• _Directions_:
Transcribe the full listing below, word for word, without pictures.

• _Dataset extract_:
□ □ □ □ □ □ □
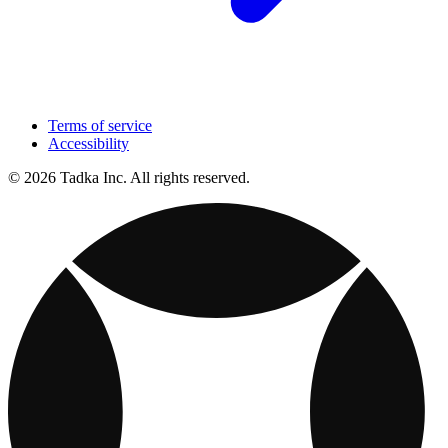
Terms of service
Accessibility
© 2026 Tadka Inc. All rights reserved.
□ □ □ □ □ □ □
• _Solution to this task_:
Terms of service
Accessibility
© 2026 Tadka Inc. All rights reserved.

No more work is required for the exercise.